Prosecutors probe anaesthetist who allegedly poisoned patients so he could save their lives
A French doctor poisoned patients during surgery so he could show off his skills by saving their lives, according to prosecutors.
Anaesthetist Frederic Pechier (47) is suspected of injecting lethal doses of potassium chloride to trigger cardiac arrests on the operating table.
He has been charged over a total of 24 suspicious incidents involving the deaths of nine people at a private clinic in the eastern city of Besancon.
"Pechier appears as the common denominator for these . . . events that seem related to an acute conflict with other anaesthetists or surgeons at the Saint-Vincent clinic," said prosecutor Etienne Manteaux.
The anaesthetist is believed to have tampered with patients' perfusion bags.
His alleged victims were aged between four and 80 at the time of the incidents, which date back to 2008.

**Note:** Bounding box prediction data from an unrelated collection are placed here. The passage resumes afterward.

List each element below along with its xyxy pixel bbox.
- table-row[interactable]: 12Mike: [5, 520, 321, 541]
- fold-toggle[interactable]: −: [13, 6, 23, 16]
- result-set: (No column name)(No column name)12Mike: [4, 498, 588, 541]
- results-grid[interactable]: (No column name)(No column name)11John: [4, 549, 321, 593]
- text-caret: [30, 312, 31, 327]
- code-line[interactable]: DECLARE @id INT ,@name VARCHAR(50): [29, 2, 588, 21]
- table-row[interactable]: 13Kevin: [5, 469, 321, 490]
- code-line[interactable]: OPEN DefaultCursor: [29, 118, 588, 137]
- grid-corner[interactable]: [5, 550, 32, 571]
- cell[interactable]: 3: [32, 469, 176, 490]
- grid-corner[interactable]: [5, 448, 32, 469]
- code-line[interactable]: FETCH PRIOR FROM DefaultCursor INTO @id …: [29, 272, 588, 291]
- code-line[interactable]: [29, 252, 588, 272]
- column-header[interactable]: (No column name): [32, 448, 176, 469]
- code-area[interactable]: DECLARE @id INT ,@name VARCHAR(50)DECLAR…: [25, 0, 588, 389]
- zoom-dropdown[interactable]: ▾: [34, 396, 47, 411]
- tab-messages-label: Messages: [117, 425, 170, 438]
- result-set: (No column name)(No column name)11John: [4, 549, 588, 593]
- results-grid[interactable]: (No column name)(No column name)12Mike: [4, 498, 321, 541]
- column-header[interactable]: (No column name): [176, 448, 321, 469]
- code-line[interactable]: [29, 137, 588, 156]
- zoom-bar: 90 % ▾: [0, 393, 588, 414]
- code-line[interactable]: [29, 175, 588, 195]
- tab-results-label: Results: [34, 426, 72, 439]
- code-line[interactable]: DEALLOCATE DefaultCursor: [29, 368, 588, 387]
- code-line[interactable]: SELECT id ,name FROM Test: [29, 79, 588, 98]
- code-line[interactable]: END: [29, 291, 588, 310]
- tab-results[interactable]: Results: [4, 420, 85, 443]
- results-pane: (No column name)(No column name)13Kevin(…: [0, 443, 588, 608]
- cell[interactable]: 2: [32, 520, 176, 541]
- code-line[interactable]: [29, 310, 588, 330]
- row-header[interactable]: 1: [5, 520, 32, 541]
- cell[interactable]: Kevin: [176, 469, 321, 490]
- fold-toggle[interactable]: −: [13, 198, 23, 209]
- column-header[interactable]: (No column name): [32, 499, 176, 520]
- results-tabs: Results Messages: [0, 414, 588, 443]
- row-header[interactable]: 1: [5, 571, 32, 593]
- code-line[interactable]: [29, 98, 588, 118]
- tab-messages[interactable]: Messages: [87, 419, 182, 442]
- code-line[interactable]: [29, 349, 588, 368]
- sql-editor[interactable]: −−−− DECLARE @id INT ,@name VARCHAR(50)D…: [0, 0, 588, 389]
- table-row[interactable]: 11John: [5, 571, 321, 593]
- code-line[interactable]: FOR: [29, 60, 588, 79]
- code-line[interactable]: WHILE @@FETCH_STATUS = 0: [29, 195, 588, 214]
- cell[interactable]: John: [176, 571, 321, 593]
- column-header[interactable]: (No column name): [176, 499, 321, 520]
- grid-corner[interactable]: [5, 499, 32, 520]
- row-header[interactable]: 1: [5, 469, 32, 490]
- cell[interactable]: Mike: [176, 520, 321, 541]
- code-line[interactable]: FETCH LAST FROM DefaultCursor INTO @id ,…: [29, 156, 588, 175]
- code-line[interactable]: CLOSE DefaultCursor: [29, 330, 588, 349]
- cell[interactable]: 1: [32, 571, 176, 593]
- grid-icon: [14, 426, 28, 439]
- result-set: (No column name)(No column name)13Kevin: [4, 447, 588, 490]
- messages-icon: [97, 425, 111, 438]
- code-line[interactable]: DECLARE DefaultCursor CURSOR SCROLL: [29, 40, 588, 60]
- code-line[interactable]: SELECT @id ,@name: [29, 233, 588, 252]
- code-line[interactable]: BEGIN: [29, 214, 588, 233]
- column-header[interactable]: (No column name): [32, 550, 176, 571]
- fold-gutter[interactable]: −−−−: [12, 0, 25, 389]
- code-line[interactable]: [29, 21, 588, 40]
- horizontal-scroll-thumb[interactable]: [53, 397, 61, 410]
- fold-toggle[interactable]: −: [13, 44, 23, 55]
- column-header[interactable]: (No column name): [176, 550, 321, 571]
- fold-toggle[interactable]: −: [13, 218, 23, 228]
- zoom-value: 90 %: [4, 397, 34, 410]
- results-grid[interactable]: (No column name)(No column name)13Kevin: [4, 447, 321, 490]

Dr Pechier's colleagues are said to have become suspicious at how quickly he was able to diagnose the anaesthetic overdoses.
He was first placed under investigation in May 2017.
Dr Pechier, who has been suspended from practising, denies the charges but told reporters his career is "over" whatever the case's outcome.
"You cannot trust a doctor who, at one point, has been labelled a poisoner," he said.
He faces a life sentence if convicted of the allegations.